QUÉBEC-PARIS-MONTRÉAL

C’est d’abord le piano qu’elle a étudié au Conservatoire de musique de Québec, en 1964, mais aussi la direction d’orchestre avec Sylvio Lacharité (fondateur de l’Orchestre symphonique de Sherbrooke). "C’était vraiment ce qui m’intéressait le plus, précise-t-elle. Il y avait plusieurs compositeurs autour de moi et de l’intérêt pour les musiques nouvelles, alors il fallait bien quelqu’un pour les diriger, même si, à cette époque-là, il en était à peine question." Dès la fin de ses études au Conservatoire, en 1968, elle s’envole pour Paris pour compléter sa formation en direction auprès de Pierre Dervaux. Belle époque pour visiter la Ville lumière! "J’étais assez naïve à l’époque et je m’attendais à trouver à Paris un environnement très conservateur, très "études classiques". Et je me suis rincé l’oreille, mais joyeusement! Il y avait des concerts pratiquement tous les jours, et toujours gratuits; énormément de créations aussi, c’étaient de grandes années! J’étudiais aussi le piano avec Yvonne Loriot, sans grande complicité, et c’est surtout avec son assistante, une pianiste qui était très présente dans le milieu de la musique contemporaine, que j’ai vraiment commencé à faire ce que j’avais envie de faire. J’étais affamée, mais ce furent deux années fantastiques."
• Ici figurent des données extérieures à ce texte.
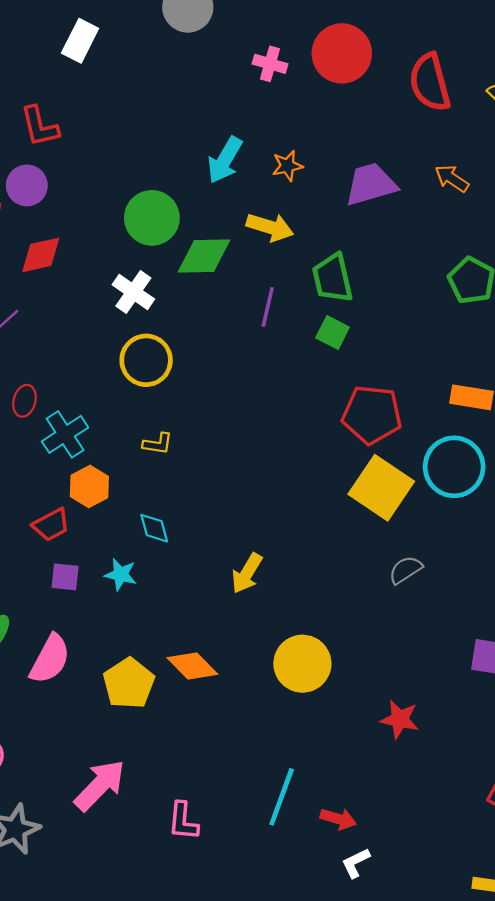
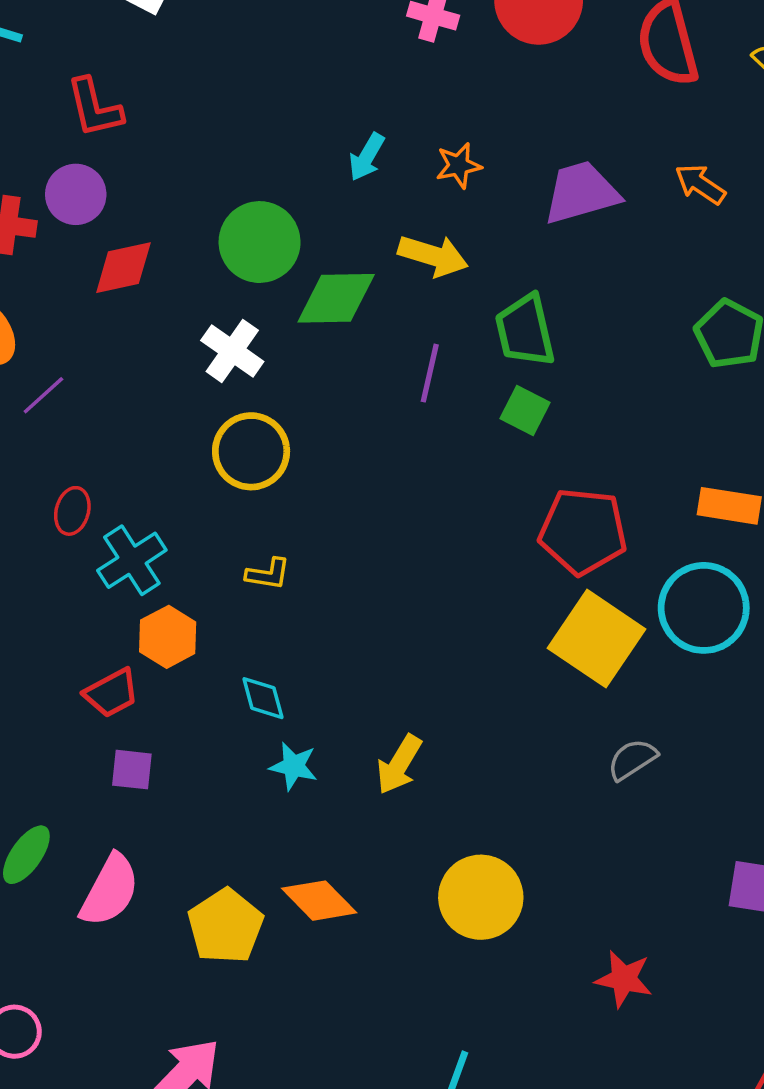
cyan arrow: (225, 160) -> (367, 157), size x0.7
red diamond: (41, 255) -> (123, 268), moved
cyan star: (121, 575) -> (294, 766), moved

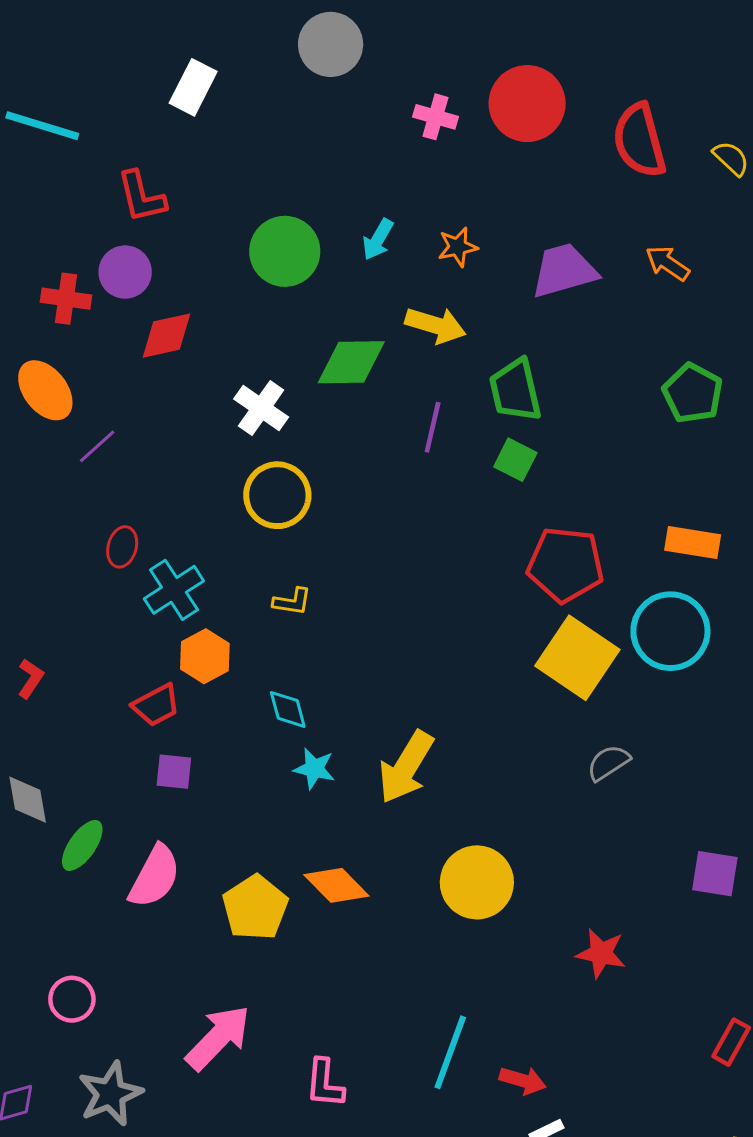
green circle: (260, 242) -> (285, 251), moved
yellow arrow: (399, 764) -> (406, 767), size x1.4

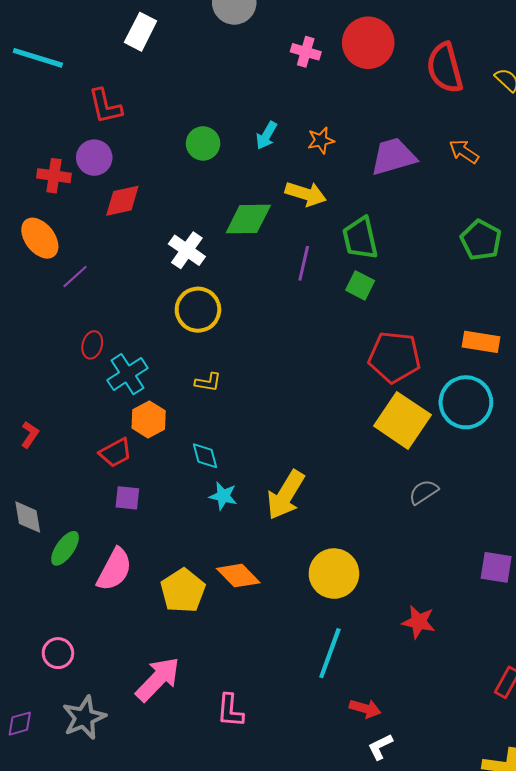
green circle: (285, 251) -> (203, 143), size x0.7
cyan line: (450, 1052) -> (330, 653), moved

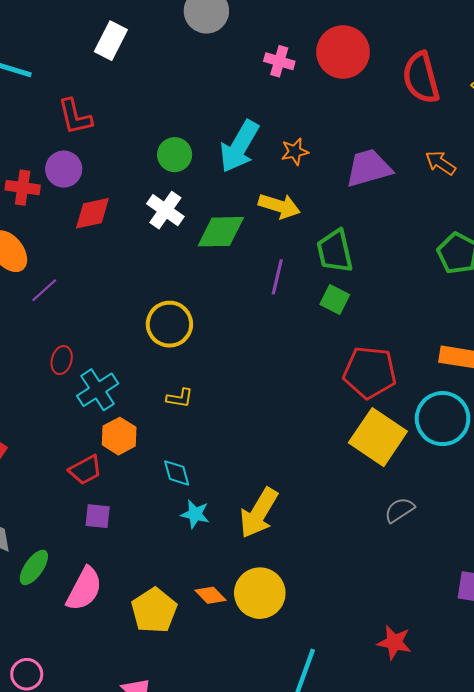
cyan arrow: (266, 135) -> (239, 146), size x1.8
white cross: (187, 250) -> (165, 210), moved
yellow circle: (334, 574) -> (260, 593), moved
orange diamond: (238, 576) -> (211, 595), size x0.7

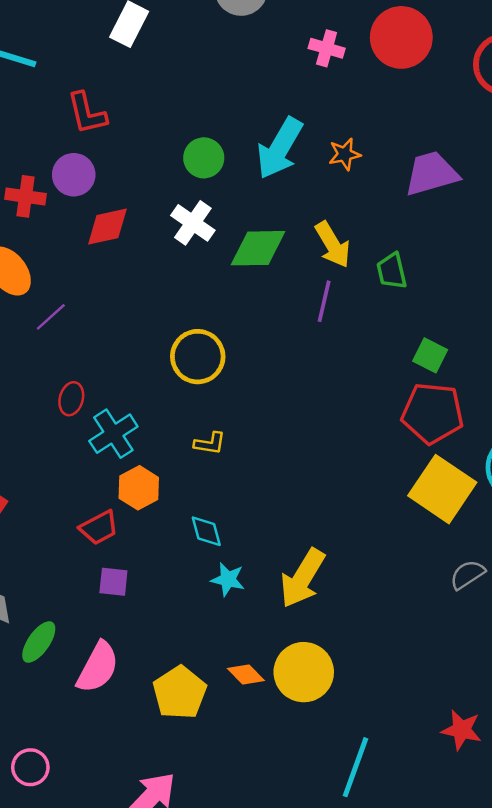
yellow arrow: (279, 206) -> (333, 245), moved, turned 42
green trapezoid: (335, 251) -> (392, 271), size x0.7
green square: (335, 299) -> (430, 355), moved

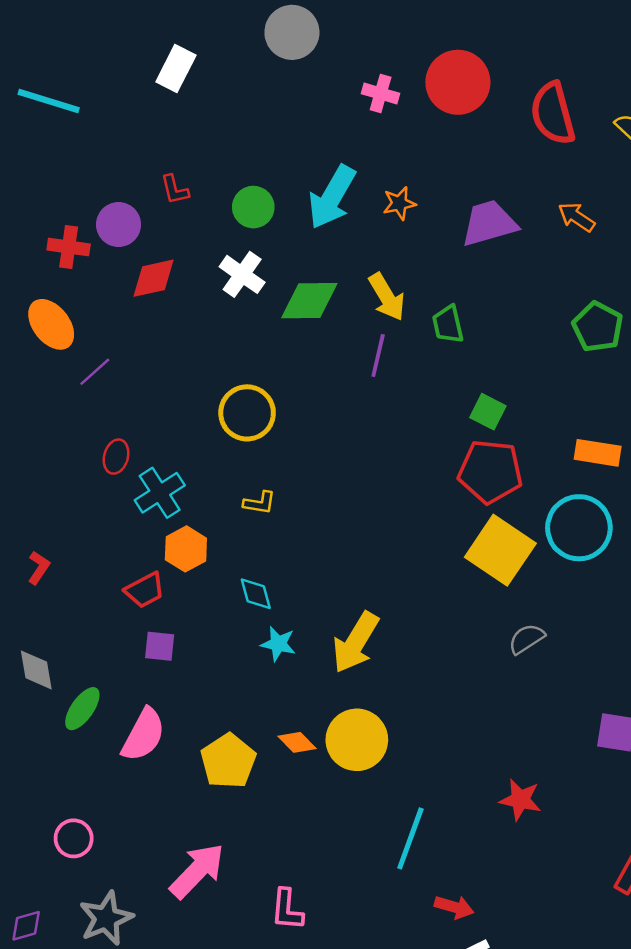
red L-shape: (87, 113) -> (175, 190), moved, size x0.7

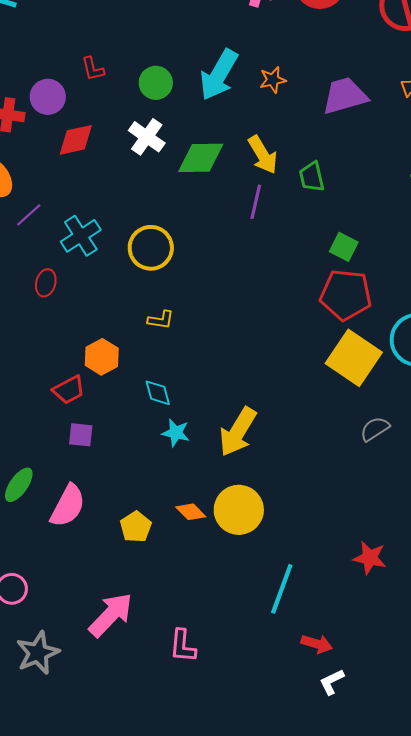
cyan cross: (160, 493) -> (81, 236), moved
yellow pentagon: (228, 761) -> (136, 527), size x0.7

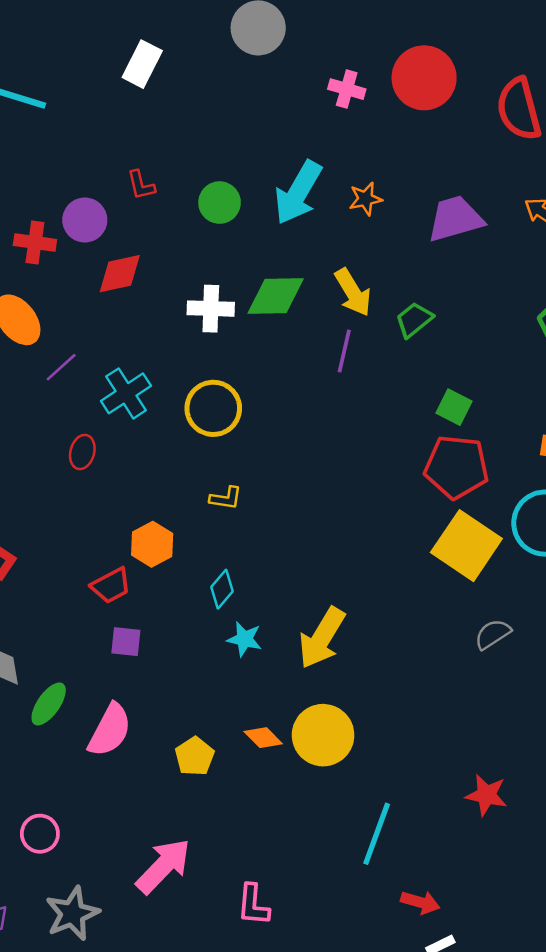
white cross: (147, 137) -> (211, 309), moved, turned -33
green trapezoid: (312, 177) -> (414, 320), turned 64
cyan diamond: (158, 393) -> (222, 589), turned 56

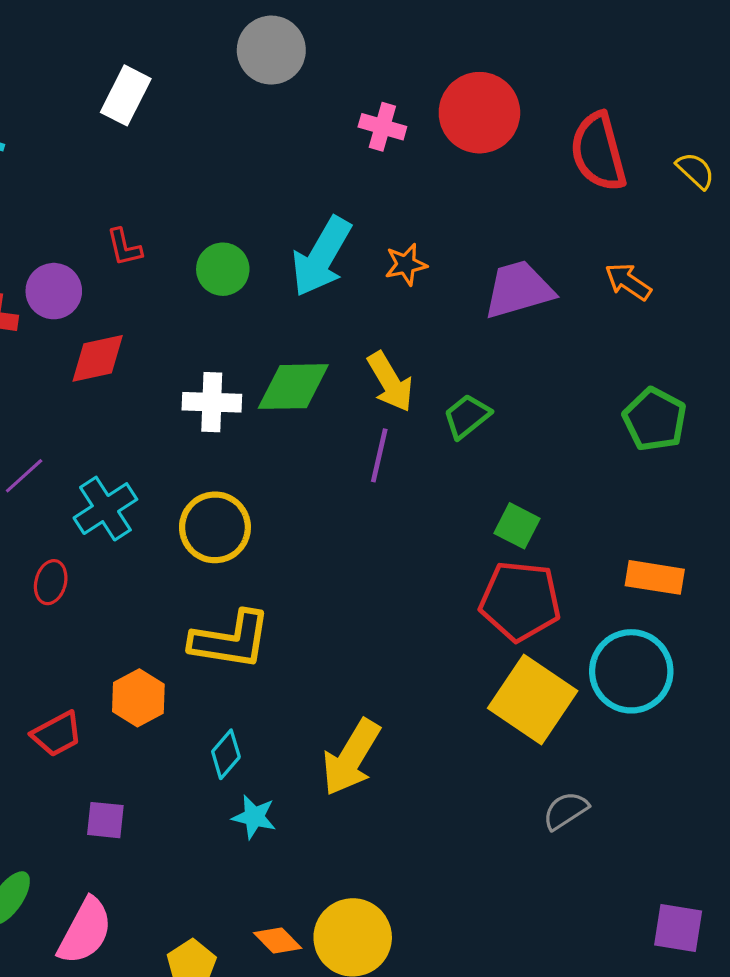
yellow L-shape: (226, 498) -> (231, 640), size x2.0
red trapezoid: (111, 585) -> (57, 734), moved
yellow arrow: (322, 638) -> (351, 757), moved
À son retour, elle se rapproche de Serge Garant, l’un des fondateurs en 1966 de la Société de musique contemporaine du Québec (SMCQ) et bientôt celui de l’Atelier de musique contemporaine de l’UdeM (1970), dont elle suit les cours d’analyse musicale. "Je pense que Serge s’est rendu compte que j’étais à ma place. À cause de ses multiples occupations, et principalement la direction de la SMCQ, il s’est quelque peu désintéressé de l’Atelier, dont Bruce Mather s’occupait de plus en plus, mais il a eu un poste à McGill et, en 1974, je m’occupais de l’Atelier." Lorraine Vaillancourt dirige toujours aujourd’hui les destinées de l’Atelier.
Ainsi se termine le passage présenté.